▶ [WHAT TO DO]: An exact copy of every entry is needed here; the images stay out.

-*-

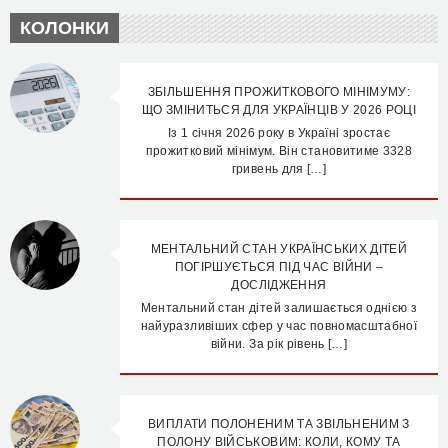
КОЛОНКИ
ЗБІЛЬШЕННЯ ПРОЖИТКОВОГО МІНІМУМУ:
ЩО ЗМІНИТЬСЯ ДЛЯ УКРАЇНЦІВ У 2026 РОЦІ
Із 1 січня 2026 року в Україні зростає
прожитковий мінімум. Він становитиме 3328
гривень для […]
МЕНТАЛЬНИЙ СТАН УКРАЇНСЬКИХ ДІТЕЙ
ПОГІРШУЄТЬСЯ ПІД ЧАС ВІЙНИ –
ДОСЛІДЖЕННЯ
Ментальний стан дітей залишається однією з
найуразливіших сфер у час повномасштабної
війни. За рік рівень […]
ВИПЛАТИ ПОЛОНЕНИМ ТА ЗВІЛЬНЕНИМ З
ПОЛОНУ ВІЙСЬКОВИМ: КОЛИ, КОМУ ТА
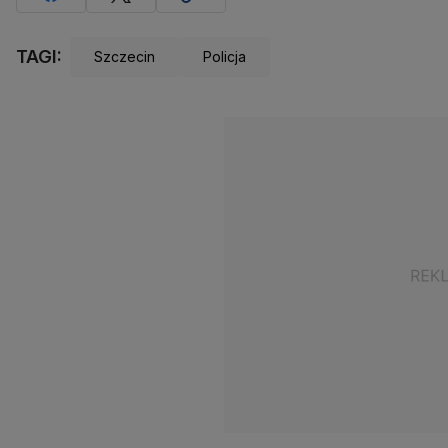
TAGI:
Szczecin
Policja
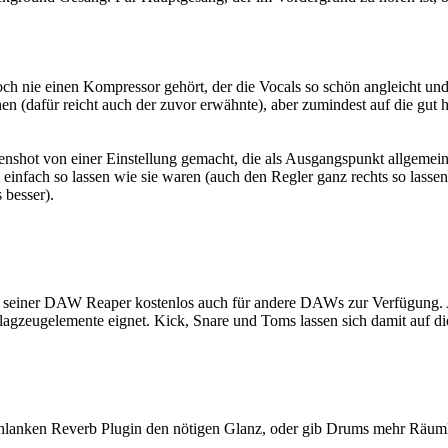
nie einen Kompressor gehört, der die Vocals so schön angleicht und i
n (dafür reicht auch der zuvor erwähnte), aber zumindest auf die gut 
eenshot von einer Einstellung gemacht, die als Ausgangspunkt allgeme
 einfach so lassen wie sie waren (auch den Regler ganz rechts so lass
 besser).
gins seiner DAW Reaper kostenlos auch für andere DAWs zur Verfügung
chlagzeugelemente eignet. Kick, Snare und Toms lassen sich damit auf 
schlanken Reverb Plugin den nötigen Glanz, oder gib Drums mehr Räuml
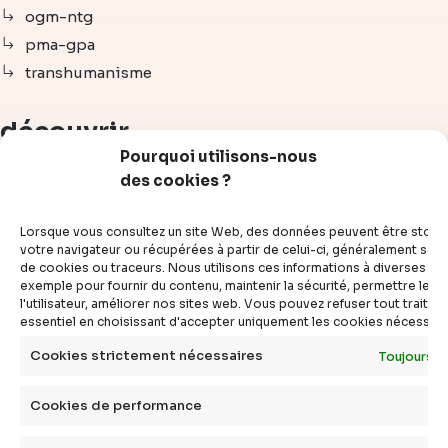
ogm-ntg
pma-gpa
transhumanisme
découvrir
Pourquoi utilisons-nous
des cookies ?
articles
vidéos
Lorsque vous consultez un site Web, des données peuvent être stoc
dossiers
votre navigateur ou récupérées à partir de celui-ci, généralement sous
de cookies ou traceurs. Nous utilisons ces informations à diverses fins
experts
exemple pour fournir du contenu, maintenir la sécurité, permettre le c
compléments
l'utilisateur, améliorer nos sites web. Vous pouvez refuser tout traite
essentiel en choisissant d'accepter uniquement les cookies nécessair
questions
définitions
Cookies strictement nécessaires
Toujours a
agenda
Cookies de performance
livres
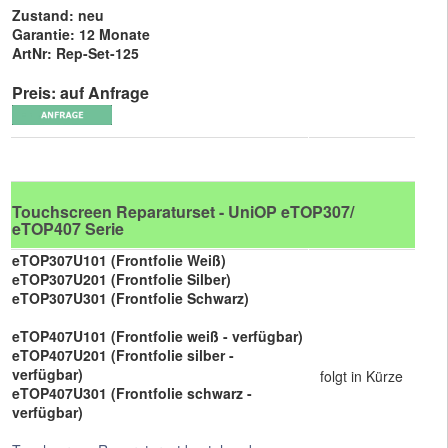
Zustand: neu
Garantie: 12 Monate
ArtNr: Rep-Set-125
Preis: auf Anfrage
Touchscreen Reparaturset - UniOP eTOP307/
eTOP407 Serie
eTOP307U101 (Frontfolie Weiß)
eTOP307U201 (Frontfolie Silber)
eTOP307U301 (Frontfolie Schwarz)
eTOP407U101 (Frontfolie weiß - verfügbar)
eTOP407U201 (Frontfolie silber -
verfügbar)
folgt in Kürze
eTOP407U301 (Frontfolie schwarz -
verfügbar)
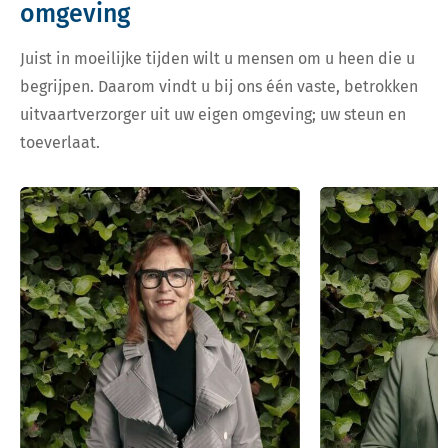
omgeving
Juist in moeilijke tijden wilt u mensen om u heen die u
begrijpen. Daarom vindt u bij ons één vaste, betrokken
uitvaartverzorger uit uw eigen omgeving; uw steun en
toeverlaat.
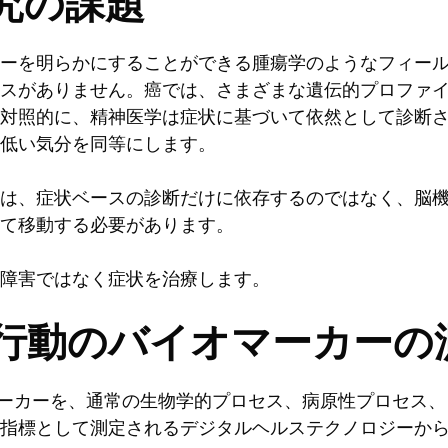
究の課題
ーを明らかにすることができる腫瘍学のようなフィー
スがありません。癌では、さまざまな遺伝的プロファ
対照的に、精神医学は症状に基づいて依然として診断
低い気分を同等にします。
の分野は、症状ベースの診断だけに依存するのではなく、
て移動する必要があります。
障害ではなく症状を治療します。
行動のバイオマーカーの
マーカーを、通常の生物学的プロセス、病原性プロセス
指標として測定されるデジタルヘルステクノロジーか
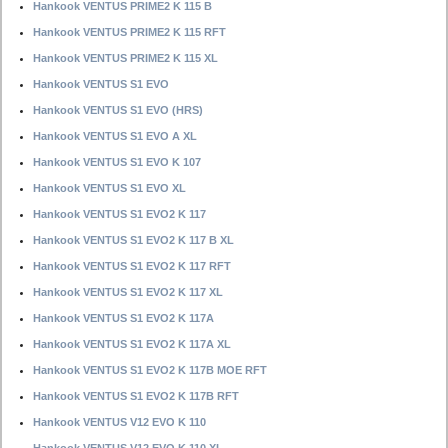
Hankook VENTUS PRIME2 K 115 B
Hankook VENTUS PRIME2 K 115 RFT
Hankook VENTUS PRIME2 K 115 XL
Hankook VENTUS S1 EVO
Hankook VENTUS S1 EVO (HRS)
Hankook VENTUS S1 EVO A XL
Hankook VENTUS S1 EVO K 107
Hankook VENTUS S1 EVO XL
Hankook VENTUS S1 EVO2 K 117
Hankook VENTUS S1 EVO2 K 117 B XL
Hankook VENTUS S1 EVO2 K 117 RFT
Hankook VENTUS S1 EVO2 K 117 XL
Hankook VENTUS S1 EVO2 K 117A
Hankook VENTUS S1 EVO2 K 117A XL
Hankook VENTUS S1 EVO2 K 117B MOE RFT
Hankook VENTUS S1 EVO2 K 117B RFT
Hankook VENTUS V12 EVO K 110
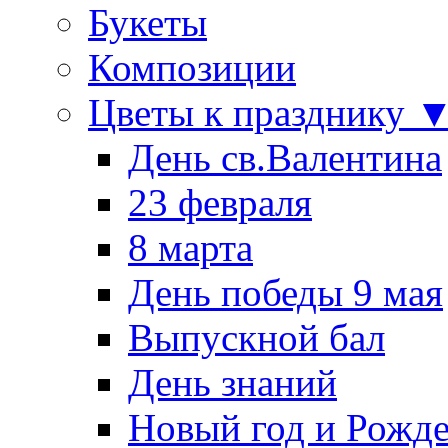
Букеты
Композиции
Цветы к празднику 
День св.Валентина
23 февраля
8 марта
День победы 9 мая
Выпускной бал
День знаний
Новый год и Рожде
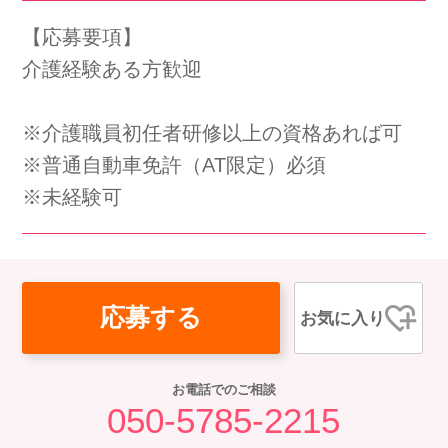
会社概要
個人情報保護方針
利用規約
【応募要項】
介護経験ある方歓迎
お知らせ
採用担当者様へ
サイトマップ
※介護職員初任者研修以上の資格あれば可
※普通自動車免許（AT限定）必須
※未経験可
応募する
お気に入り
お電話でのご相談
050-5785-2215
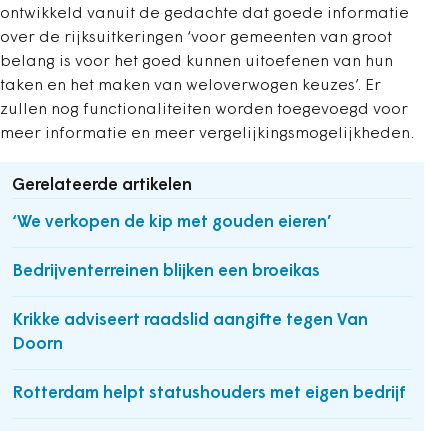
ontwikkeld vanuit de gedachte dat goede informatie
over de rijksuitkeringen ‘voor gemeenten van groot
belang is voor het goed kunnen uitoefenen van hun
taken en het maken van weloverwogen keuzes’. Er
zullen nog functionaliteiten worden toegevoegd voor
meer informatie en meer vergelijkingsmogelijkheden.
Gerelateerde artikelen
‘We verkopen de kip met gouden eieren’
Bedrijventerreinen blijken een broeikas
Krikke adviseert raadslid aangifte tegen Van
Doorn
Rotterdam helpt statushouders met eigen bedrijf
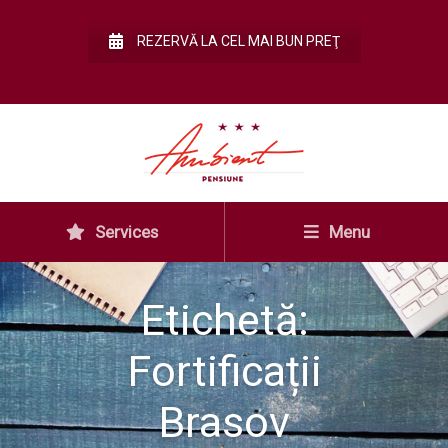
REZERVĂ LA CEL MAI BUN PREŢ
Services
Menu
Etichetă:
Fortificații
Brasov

-*-

▶ [SOLUTION]:
КОЛОНКИ
ЗБІЛЬШЕННЯ ПРОЖИТКОВОГО МІНІМУМУ:
ЩО ЗМІНИТЬСЯ ДЛЯ УКРАЇНЦІВ У 2026 РОЦІ
Із 1 січня 2026 року в Україні зростає
прожитковий мінімум. Він становитиме 3328
гривень для […]
МЕНТАЛЬНИЙ СТАН УКРАЇНСЬКИХ ДІТЕЙ
ПОГІРШУЄТЬСЯ ПІД ЧАС ВІЙНИ –
ДОСЛІДЖЕННЯ
Ментальний стан дітей залишається однією з
найуразливіших сфер у час повномасштабної
війни. За рік рівень […]
ВИПЛАТИ ПОЛОНЕНИМ ТА ЗВІЛЬНЕНИМ З
ПОЛОНУ ВІЙСЬКОВИМ: КОЛИ, КОМУ ТА
TAGI:
Szczecin
Policja
nie einen Kompressor gehört, der die Vocals so schön angleicht und i
n (dafür reicht auch der zuvor erwähnte), aber zumindest auf die gut 
eenshot von einer Einstellung gemacht, die als Ausgangspunkt allgeme
 einfach so lassen wie sie waren (auch den Regler ganz rechts so lass
 besser).
gins seiner DAW Reaper kostenlos auch für andere DAWs zur Verfügung
chlagzeugelemente eignet. Kick, Snare und Toms lassen sich damit auf 
schlanken Reverb Plugin den nötigen Glanz, oder gib Drums mehr Räuml
ogm-ntg
pma-gpa
transhumanisme
découvrir
Pourquoi utilisons-nous
des cookies ?
articles
vidéos
Lorsque vous consultez un site Web, des données peuvent être stoc
dossiers
votre navigateur ou récupérées à partir de celui-ci, généralement sous
de cookies ou traceurs. Nous utilisons ces informations à diverses fins
experts
exemple pour fournir du contenu, maintenir la sécurité, permettre le c
compléments
l'utilisateur, améliorer nos sites web. Vous pouvez refuser tout traite
essentiel en choisissant d'accepter uniquement les cookies nécessair
questions
définitions
Cookies strictement nécessaires
Toujours a
agenda
Cookies de performance
livres
Zustand: neu
Garantie: 12 Monate
ArtNr: Rep-Set-125
Preis: auf Anfrage
Touchscreen Reparaturset - UniOP eTOP307/
eTOP407 Serie
eTOP307U101 (Frontfolie Weiß)
eTOP307U201 (Frontfolie Silber)
eTOP307U301 (Frontfolie Schwarz)
eTOP407U101 (Frontfolie weiß - verfügbar)
eTOP407U201 (Frontfolie silber -
verfügbar)
folgt in Kürze
eTOP407U301 (Frontfolie schwarz -
verfügbar)
omgeving
Juist in moeilijke tijden wilt u mensen om u heen die u
begrijpen. Daarom vindt u bij ons één vaste, betrokken
uitvaartverzorger uit uw eigen omgeving; uw steun en
toeverlaat.
究の課題
ーを明らかにすることができる腫瘍学のようなフィー
スがありません。癌では、さまざまな遺伝的プロファ
対照的に、精神医学は症状に基づいて依然として診断
低い気分を同等にします。
の分野は、症状ベースの診断だけに依存するのではなく、
て移動する必要があります。
障害ではなく症状を治療します。
行動のバイオマーカーの
マーカーを、通常の生物学的プロセス、病原性プロセス
指標として測定されるデジタルヘルステクノロジーか
Hankook VENTUS PRIME2 K 115 B
Hankook VENTUS PRIME2 K 115 RFT
Hankook VENTUS PRIME2 K 115 XL
Hankook VENTUS S1 EVO
Hankook VENTUS S1 EVO (HRS)
Hankook VENTUS S1 EVO A XL
Hankook VENTUS S1 EVO K 107
Hankook VENTUS S1 EVO XL
Hankook VENTUS S1 EVO2 K 117
Hankook VENTUS S1 EVO2 K 117 B XL
Hankook VENTUS S1 EVO2 K 117 RFT
Hankook VENTUS S1 EVO2 K 117 XL
Hankook VENTUS S1 EVO2 K 117A
Hankook VENTUS S1 EVO2 K 117A XL
Hankook VENTUS S1 EVO2 K 117B MOE RFT
Hankook VENTUS S1 EVO2 K 117B RFT
Hankook VENTUS V12 EVO K 110
Букеты
Композиции
Цветы к празднику 
День св.Валентина
23 февраля
8 марта
День победы 9 мая
Выпускной бал
День знаний
Новый год и Рожде
会社概要
個人情報保護方針
利用規約
【応募要項】
介護経験ある方歓迎
お知らせ
採用担当者様へ
サイトマップ
※介護職員初任者研修以上の資格あれば可
※普通自動車免許（AT限定）必須
※未経験可
応募する
お気に入り
お電話でのご相談
050-5785-2215
ontwikkeld vanuit de gedachte dat goede informatie
over de rijksuitkeringen ‘voor gemeenten van groot
belang is voor het goed kunnen uitoefenen van hun
taken en het maken van weloverwogen keuzes’. Er
zullen nog functionaliteiten worden toegevoegd voor
meer informatie en meer vergelijkingsmogelijkheden.
Gerelateerde artikelen
‘We verkopen de kip met gouden eieren’
Bedrijventerreinen blijken een broeikas
Krikke adviseert raadslid aangifte tegen Van
Doorn
Rotterdam helpt statushouders met eigen bedrijf
REZERVĂ LA CEL MAI BUN PREŢ
Services
Menu
Etichetă:
Fortificații
Brasov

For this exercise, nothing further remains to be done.